Source data:
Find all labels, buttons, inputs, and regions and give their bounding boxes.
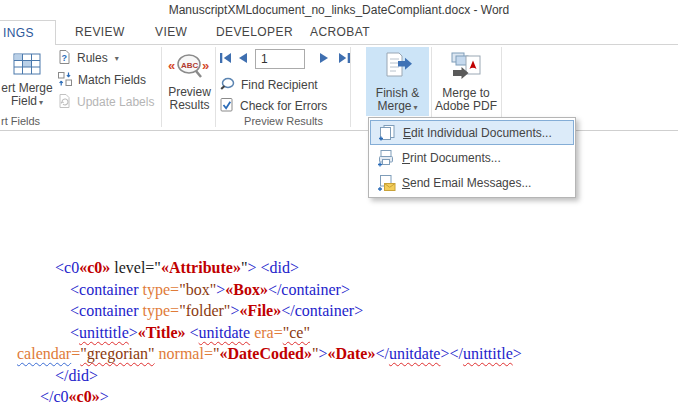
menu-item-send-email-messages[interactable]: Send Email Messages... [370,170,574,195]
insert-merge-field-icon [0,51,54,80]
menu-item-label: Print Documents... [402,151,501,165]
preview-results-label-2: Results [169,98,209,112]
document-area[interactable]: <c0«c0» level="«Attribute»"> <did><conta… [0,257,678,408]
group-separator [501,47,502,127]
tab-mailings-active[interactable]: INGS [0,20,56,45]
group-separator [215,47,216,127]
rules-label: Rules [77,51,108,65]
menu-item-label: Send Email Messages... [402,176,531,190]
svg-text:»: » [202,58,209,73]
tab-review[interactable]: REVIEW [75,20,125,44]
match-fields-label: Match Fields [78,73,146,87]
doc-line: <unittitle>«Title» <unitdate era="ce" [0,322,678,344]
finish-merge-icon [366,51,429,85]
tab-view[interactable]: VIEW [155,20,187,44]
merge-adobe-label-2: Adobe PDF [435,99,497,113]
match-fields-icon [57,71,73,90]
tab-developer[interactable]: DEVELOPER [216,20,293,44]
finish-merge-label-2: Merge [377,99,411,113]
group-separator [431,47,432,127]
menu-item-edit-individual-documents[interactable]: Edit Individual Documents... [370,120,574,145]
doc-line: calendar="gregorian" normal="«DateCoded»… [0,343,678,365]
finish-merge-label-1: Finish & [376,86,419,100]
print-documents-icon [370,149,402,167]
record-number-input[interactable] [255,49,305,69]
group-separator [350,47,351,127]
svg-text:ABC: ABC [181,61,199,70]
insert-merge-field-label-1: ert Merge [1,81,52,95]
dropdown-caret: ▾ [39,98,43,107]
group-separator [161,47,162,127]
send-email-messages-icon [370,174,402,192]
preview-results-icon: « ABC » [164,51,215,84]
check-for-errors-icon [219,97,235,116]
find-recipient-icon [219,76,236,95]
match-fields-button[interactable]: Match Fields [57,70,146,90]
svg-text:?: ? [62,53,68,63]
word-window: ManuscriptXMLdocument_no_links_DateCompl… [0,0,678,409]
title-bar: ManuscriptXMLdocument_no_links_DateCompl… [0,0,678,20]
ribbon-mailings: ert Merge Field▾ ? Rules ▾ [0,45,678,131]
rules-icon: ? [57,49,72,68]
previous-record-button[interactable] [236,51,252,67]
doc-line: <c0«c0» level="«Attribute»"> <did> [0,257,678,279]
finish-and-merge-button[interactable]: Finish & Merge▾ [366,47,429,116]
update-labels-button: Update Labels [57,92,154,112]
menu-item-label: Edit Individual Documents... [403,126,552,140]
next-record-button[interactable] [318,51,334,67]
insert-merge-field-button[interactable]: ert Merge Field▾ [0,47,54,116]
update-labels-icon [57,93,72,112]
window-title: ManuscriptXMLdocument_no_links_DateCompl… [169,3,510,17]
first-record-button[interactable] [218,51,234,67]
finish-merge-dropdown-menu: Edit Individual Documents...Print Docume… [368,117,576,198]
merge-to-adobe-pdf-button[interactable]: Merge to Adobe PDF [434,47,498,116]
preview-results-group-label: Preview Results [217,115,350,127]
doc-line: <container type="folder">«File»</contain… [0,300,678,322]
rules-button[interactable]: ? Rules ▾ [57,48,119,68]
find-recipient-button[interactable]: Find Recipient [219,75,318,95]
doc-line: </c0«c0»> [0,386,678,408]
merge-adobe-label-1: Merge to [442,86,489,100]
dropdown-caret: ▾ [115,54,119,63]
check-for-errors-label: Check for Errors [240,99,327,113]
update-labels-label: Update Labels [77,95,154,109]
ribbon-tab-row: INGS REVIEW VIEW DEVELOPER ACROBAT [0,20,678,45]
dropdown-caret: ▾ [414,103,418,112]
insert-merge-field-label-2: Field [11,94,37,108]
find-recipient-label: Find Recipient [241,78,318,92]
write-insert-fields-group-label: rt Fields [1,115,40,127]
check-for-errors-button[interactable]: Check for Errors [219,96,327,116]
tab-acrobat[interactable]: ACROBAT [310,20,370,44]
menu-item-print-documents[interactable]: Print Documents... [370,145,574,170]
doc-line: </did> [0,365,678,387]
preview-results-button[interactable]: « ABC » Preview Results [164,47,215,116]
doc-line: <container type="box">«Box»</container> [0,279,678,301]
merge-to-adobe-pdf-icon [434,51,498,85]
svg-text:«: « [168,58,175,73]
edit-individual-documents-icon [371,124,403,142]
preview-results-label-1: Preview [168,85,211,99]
---
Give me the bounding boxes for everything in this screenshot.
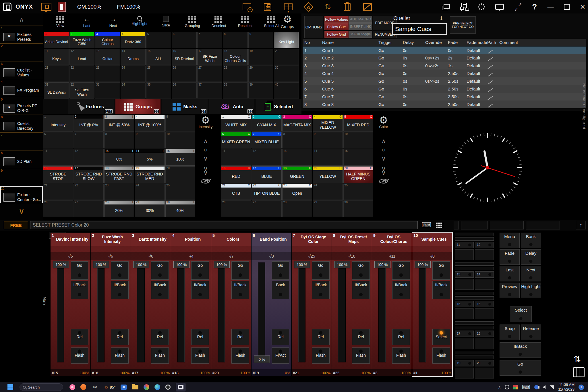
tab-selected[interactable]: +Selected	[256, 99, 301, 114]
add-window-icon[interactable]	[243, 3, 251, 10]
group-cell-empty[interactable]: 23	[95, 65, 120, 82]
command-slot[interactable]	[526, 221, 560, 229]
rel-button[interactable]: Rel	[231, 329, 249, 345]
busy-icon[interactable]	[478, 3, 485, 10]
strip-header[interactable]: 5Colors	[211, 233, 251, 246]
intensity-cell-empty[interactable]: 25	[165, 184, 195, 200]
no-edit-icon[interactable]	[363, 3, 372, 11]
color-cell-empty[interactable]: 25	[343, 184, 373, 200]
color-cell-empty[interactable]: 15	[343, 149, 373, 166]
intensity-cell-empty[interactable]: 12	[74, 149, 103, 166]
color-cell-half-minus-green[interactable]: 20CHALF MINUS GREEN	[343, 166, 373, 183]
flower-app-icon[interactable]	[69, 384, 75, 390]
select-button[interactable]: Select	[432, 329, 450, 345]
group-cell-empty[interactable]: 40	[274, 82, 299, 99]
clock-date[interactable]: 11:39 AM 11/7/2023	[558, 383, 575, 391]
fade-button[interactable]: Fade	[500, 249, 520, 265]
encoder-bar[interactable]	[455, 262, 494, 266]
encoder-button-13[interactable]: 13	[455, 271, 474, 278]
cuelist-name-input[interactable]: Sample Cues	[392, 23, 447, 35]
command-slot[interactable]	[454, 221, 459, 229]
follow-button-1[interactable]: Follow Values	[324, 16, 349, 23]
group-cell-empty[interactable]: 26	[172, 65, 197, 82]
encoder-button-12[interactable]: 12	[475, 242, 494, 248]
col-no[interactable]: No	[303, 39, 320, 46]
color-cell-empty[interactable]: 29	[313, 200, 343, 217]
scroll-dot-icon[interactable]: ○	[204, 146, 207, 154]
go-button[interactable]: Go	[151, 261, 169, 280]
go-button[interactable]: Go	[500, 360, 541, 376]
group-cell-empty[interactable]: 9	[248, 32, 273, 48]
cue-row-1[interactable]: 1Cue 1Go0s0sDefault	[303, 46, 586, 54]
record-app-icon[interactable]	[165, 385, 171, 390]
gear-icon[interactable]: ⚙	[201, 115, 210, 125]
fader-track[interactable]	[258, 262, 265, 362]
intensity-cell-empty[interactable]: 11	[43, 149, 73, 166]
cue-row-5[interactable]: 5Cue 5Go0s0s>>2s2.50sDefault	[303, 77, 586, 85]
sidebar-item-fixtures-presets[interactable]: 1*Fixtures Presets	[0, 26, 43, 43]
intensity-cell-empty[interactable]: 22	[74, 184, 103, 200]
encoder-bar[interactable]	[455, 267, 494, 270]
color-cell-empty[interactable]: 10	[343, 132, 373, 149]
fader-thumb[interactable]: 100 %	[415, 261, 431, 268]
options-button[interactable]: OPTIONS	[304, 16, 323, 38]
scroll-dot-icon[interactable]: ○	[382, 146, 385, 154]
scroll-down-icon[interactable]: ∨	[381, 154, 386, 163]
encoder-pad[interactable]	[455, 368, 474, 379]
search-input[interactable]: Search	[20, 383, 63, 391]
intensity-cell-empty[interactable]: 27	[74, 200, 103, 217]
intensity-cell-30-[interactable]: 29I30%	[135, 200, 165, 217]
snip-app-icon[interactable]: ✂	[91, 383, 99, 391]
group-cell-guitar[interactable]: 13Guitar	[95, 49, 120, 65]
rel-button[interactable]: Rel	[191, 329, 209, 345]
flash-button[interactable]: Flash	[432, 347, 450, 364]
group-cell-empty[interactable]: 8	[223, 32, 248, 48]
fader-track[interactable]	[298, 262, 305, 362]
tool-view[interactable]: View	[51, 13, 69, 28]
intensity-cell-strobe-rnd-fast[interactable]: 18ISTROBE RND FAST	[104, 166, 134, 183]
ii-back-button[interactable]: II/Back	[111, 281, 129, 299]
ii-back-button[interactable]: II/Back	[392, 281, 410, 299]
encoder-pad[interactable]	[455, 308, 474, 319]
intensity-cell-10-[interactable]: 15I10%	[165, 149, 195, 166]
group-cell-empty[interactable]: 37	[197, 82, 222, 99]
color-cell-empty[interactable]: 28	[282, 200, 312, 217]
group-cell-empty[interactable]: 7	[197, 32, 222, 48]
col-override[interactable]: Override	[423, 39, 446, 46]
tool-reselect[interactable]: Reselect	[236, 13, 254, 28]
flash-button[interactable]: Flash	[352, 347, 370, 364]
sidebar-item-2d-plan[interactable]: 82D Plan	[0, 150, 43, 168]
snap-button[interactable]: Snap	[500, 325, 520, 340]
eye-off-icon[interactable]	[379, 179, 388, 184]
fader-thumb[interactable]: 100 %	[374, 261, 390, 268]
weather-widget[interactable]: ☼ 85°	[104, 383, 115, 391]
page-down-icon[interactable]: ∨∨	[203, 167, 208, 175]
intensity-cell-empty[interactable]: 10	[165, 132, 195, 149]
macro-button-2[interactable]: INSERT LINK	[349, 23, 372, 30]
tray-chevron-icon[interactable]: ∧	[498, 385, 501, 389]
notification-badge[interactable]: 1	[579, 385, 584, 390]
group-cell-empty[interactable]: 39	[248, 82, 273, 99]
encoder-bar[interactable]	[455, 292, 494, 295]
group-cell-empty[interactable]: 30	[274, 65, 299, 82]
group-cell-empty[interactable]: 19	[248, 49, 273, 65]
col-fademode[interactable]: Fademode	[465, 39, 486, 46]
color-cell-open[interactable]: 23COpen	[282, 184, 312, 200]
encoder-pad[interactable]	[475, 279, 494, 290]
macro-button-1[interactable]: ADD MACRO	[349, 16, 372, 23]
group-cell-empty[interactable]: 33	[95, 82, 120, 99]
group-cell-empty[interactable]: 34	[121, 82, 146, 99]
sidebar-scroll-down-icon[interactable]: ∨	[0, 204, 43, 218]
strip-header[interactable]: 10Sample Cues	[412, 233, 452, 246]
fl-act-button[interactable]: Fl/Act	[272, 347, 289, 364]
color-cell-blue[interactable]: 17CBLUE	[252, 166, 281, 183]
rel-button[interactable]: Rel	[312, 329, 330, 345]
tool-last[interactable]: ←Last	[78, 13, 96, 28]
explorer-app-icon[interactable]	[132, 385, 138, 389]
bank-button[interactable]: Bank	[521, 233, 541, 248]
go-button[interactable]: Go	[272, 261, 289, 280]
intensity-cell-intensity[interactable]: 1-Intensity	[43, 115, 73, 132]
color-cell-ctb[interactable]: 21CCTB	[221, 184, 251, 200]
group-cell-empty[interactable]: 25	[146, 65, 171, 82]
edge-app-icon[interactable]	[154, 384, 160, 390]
--
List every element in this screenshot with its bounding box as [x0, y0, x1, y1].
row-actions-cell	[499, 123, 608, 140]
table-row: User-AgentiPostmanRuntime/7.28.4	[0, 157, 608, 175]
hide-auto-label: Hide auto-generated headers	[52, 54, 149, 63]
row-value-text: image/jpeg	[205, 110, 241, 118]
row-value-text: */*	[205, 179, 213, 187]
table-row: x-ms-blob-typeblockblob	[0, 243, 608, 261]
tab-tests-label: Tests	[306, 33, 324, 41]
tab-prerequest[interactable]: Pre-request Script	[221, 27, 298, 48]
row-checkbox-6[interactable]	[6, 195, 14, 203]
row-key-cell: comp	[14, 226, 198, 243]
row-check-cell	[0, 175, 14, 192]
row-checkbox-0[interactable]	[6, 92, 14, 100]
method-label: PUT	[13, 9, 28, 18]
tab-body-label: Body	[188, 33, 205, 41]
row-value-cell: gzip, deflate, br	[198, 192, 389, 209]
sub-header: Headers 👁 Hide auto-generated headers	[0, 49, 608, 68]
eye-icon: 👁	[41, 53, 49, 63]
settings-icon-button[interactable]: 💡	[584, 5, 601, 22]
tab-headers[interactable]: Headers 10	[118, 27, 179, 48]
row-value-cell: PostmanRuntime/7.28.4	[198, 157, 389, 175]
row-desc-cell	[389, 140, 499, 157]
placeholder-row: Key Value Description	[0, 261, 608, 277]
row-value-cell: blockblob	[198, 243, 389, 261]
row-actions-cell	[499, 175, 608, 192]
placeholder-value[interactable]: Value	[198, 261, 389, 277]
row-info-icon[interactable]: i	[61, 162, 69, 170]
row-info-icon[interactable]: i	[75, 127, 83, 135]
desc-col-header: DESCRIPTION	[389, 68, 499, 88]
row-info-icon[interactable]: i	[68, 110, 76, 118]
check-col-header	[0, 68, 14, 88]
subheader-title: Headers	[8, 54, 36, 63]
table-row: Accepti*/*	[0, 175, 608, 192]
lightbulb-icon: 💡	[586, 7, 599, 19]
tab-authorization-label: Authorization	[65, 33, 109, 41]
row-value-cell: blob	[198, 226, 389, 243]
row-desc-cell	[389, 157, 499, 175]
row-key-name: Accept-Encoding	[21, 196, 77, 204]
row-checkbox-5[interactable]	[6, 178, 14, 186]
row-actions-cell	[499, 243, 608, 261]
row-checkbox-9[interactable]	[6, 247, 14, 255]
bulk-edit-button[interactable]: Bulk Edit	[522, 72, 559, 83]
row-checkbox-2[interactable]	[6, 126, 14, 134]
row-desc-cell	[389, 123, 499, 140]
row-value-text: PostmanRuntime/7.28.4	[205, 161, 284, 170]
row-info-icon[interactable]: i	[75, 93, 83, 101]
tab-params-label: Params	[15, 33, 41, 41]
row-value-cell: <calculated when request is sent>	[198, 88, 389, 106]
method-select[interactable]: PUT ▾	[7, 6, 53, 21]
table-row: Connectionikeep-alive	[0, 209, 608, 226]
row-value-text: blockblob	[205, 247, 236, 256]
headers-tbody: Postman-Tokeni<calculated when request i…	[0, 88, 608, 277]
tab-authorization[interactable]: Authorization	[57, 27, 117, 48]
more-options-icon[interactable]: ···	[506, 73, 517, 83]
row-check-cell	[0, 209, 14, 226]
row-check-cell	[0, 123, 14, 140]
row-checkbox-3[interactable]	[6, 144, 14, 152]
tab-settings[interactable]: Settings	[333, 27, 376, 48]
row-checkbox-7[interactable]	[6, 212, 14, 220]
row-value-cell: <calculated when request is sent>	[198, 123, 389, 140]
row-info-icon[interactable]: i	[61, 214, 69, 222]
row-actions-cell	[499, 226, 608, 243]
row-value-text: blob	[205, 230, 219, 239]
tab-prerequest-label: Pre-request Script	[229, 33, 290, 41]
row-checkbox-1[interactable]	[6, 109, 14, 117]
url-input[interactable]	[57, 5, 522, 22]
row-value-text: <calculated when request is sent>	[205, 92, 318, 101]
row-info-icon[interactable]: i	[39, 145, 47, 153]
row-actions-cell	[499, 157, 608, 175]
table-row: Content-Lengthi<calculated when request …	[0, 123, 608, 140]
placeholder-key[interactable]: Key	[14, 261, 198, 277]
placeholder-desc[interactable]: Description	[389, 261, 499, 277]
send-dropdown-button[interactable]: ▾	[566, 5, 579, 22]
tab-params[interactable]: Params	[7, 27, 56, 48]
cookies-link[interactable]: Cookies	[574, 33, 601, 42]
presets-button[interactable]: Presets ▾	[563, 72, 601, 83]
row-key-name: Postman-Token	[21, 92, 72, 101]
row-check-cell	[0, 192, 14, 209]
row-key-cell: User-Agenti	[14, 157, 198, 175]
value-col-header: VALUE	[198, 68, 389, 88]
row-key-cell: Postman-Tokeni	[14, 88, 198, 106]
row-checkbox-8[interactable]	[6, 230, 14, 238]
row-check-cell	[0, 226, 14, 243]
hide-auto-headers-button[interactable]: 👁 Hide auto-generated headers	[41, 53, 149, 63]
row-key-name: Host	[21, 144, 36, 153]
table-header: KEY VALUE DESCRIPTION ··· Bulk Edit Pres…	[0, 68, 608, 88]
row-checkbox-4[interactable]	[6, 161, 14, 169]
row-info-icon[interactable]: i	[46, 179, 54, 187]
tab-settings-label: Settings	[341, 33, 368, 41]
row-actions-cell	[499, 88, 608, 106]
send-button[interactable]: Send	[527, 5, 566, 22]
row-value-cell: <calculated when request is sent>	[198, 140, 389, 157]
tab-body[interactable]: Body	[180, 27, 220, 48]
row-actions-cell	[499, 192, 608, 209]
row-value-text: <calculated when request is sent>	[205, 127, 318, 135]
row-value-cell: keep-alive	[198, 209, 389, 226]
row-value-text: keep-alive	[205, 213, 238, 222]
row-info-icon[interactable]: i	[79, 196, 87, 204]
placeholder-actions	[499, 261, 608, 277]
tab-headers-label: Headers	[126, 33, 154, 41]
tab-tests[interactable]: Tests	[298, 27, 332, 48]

Task details:
What is needed is the count of lines in the records that include the word "thumb", with no other text.

Written answer:
2